Never before our economy has produced such an enormous amount of data. An increasing number of companies want to exploit this digital resource: in order to analyze their markets, for example, or to make their customer service or factories more efficient. In the field of Business intelligence (BI), a lot has happened in recent years. Modern BI tools such as Tableau, Power BI or Sisense are capable of combining and evaluating data of different types from different sources, including artificial intelligence (AI). This has great advantages:
- Boosting knowledge: Production data, delivery processes, customer preferences and purchasing behavior – along the entire value chain, a massive amount of data is being accumulated. Companies can utilize this information, for example, to reduce their electricity consumption or to make more attractive offers. But often this isn’t done consistently. BI tools make it possible to tap and link internal and external data sources in a comparatively simple way. For example, a manufacturer can include weather data into an analysis in order to optimize energy consumption.
- Fast overview: Let's assume department A uses PowerPoint for internal reports, department B uses Excel and department C Word tables. On quarterly basis, everything has to be merged, which is rather tedious and time-consuming. BI tools put an end to this patchwork process and replace it with standardized reporting. Management can access relevant key figures in the form of dashboards. The tools even offer real-time analyses.
- Uncomplicated use: Once a BI solution has been set up, any and all authorized persons in the company can use it to create analyses on their own, without extensive training (self-service reporting).
- Minimizing errors: The BI tools usually import data directly from the primary sources, which minimizes duplication errors. Optionally, AI ca be used to identify and correct input errors, such as misspellings.
- Greater efficiency: Preparing data manually produces a high workload, reducing time for actual analyses. Standardized, largely automated BI reports can free up capacity, for example in IT: Instead of supporting the business departments, developing elaborate action plans, IT specialists can turn their attention to more productive tasks.
Four success factors
To deliver the desired results right from the start, the following aspects are decisive from our experience:
Convince leaders: Probably not all managers will be enthusiastic about making changes to their reporting. The IT project will consume resources and employees will have to be trained. You should therefore define the added value very carefully, ideally per department. One of these benefits, for example, is the option to view current reports whenever it suits you – e.g. while traveling or between meetings with customers.
Involve stakeholders: The job of top management is to define the reporting objectives. In the next step, the project team and the reporting departments have to determine which key figures are best suited and which data can be included. Without this alignment, the specifics of different areas may not be reflected in the analysis. Here’s a negative example: Department X only reports projects in the unspecific category "other", as other categories do not fit their activities. Another reason for close alignment: Automated BI systems also allow much more detailed analyses that can be programmed individually for different departments.
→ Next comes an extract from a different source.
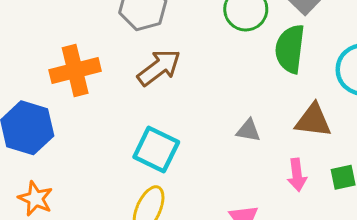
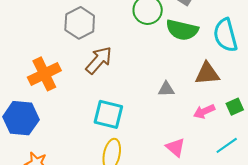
green semicircle: (290, 49) -> (182, 30), turned -72
pink arrow: (297, 175) -> (204, 111), turned 85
Agile implementation: Together with key users, the project identifies data sources that can be quickly integrated and visualized. An important goal is a "wow-effect", which will make users in pilot areas enthusiastic for the tool. Step by step, the project team increases the analytical complexity; test users from different areas provide feedback at short intervals. This way you ensure that development is heading in the right direction and that the tool will be quickly available.
Thorough training: BI software manufacturers usually offer standard training only. Such lessons are usually not sufficient as they do not reflect specific user needs: How are terms within the tool defined? What data is being used? Ideally, the training is organized by specialists from the project team who will also provide user support after the go-live.